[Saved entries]
=== Section Start ===
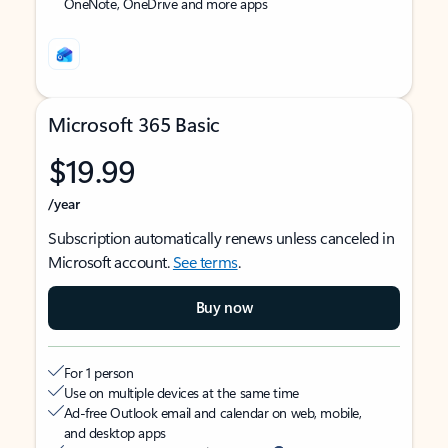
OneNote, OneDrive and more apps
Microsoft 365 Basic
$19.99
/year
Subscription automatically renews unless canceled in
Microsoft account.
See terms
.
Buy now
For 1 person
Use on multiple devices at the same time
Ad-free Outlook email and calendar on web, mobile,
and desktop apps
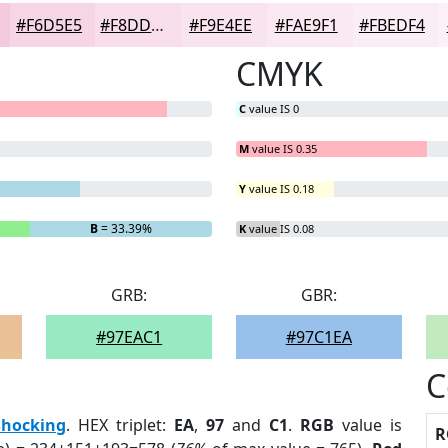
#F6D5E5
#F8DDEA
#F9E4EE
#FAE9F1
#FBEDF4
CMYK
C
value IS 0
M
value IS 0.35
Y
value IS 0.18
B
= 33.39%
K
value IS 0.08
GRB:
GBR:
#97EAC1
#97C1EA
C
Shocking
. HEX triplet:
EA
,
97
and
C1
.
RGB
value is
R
=== Section End ===
=== Section Start ===
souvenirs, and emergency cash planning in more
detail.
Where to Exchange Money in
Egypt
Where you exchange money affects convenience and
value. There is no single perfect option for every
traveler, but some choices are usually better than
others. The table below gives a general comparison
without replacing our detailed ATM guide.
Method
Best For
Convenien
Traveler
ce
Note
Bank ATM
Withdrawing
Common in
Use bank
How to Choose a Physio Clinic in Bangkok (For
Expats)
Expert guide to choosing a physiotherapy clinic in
=== Section End ===
Exercise instructions: In the entries, some lines may contain the word "more". Give how many do, as a number by itself.

Answer: 2